Alex Ryvchin, co-presidente-executivo do Conselho Executivo dos Judeus Australianos, disse que a música de Muzeyen “veio de um DJ que ninguém nunca ouviu” e que seu set foi abafado por seus “slogans”.
Ele disse em um comunicado: “O surpreendente é que a Bienal está feliz em se envolver em um comportamento tão idiota.
‘Não é de admirar que doadores, mecenas e mecenas estejam a abandonar as instituições culturais e que as artes estejam agora lamentavelmente subfinanciadas.’
O Conselho de Deputados Judaicos de Nova Gales do Sul alegou que Mujeyn fez comentários anti-semitas e pediu à polícia que iniciasse uma investigação.
E a enviada especial da Austrália para combater o anti-semitismo, Jillian Segal, disse: ‘Nenhuma comunidade deve sentir-se privada de direitos ou alvo de eventos culturais financiados publicamente.’
O primeiro-ministro de Nova Gales do Sul, Chris Minnes, também entrou na controvérsia, descrevendo os comentários de Museen após o ataque em Bondi Beach, em dezembro, como “discurso horrendo” e “doloroso”.
Mas ele descartou cortar o financiamento para o festival de artes depois que grupos judeus condenaram os comentários do DJ. A Bienal de Sydney em 2024 recebeu cerca de US$ 3,2 milhões do governo.
A Bienal disse na segunda-feira que seria “inapropriado” comentar uma investigação interna sobre o incidente.
Isso ocorre depois que a secretária do Interior, Shabana Mahmood, proibiu o polêmico rapper Kanye West – também conhecido como Ye – de entrar na Grã-Bretanha para se apresentar no festival em julho, porque sua presença “não seria favorável ao bem-estar público”.
Ele foi escalado para ser a atração principal da Wireless, que agora cancelou o festival deste ano em meio a reações adversas.
Os apelos para a remoção de West da formação aumentaram após uma série de explosões antissemitas, incluindo o lançamento de uma música chamada Heil Hitler e a pose com uma camiseta com a suástica.

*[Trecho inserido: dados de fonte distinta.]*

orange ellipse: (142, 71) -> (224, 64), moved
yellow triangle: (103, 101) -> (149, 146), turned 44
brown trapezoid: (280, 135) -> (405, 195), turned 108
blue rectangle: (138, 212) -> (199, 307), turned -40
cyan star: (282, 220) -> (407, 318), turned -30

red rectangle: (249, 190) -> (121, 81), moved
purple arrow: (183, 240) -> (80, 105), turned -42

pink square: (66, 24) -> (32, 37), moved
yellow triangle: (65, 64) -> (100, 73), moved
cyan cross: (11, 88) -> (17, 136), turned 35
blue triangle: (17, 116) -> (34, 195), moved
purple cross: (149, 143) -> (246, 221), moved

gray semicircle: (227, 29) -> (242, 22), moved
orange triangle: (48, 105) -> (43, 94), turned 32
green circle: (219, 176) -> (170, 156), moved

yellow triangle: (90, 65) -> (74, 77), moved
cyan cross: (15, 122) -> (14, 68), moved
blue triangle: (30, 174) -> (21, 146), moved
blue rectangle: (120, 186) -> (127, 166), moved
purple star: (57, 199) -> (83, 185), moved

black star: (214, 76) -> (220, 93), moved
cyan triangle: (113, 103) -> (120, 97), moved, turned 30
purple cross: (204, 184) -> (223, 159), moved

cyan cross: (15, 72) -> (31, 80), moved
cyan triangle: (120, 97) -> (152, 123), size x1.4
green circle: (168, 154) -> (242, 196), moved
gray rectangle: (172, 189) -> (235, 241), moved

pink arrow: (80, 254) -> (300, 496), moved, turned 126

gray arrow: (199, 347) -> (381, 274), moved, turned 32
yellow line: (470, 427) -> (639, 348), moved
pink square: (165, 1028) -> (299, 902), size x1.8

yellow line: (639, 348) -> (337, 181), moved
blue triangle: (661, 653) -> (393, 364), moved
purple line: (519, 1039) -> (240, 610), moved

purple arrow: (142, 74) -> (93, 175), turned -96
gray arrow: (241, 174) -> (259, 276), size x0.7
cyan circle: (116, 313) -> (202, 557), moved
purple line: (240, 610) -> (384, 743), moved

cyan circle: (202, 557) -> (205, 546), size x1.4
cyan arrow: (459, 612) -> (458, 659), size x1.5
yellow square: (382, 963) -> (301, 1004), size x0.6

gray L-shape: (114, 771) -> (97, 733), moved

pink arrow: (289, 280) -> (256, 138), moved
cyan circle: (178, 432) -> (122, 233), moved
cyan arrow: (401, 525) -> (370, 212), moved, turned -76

Sir Keir Starmer insistiu que “nunca deveria ter sido convidado para ser a manchete do rádio” e disse que “está firmemente ao lado da comunidade judaica” contra o anti-semitismo.
O homem de 48 anos solicitou uma autorização de viagem eletrônica, mas sua entrada no Reino Unido foi recusada.
Como resultado, os organizadores cancelaram todo o evento, dizendo que todos os portadores de ingressos seriam reembolsados.
Um porta-voz disse anteriormente: “Como acontece com todos os festivais sem fio, várias partes interessadas foram consultadas antes da reserva do YE e nenhuma preocupação foi destacada no momento.
«O anti-semitismo em todas as suas formas é abominável e reconhecemos o impacto real e pessoal destas questões.
‘Como Yeh disse hoje, ele reconhece que as palavras por si só não são suficientes e, no entanto, espera ter a oportunidade de iniciar um diálogo com a comunidade judaica no Reino Unido.’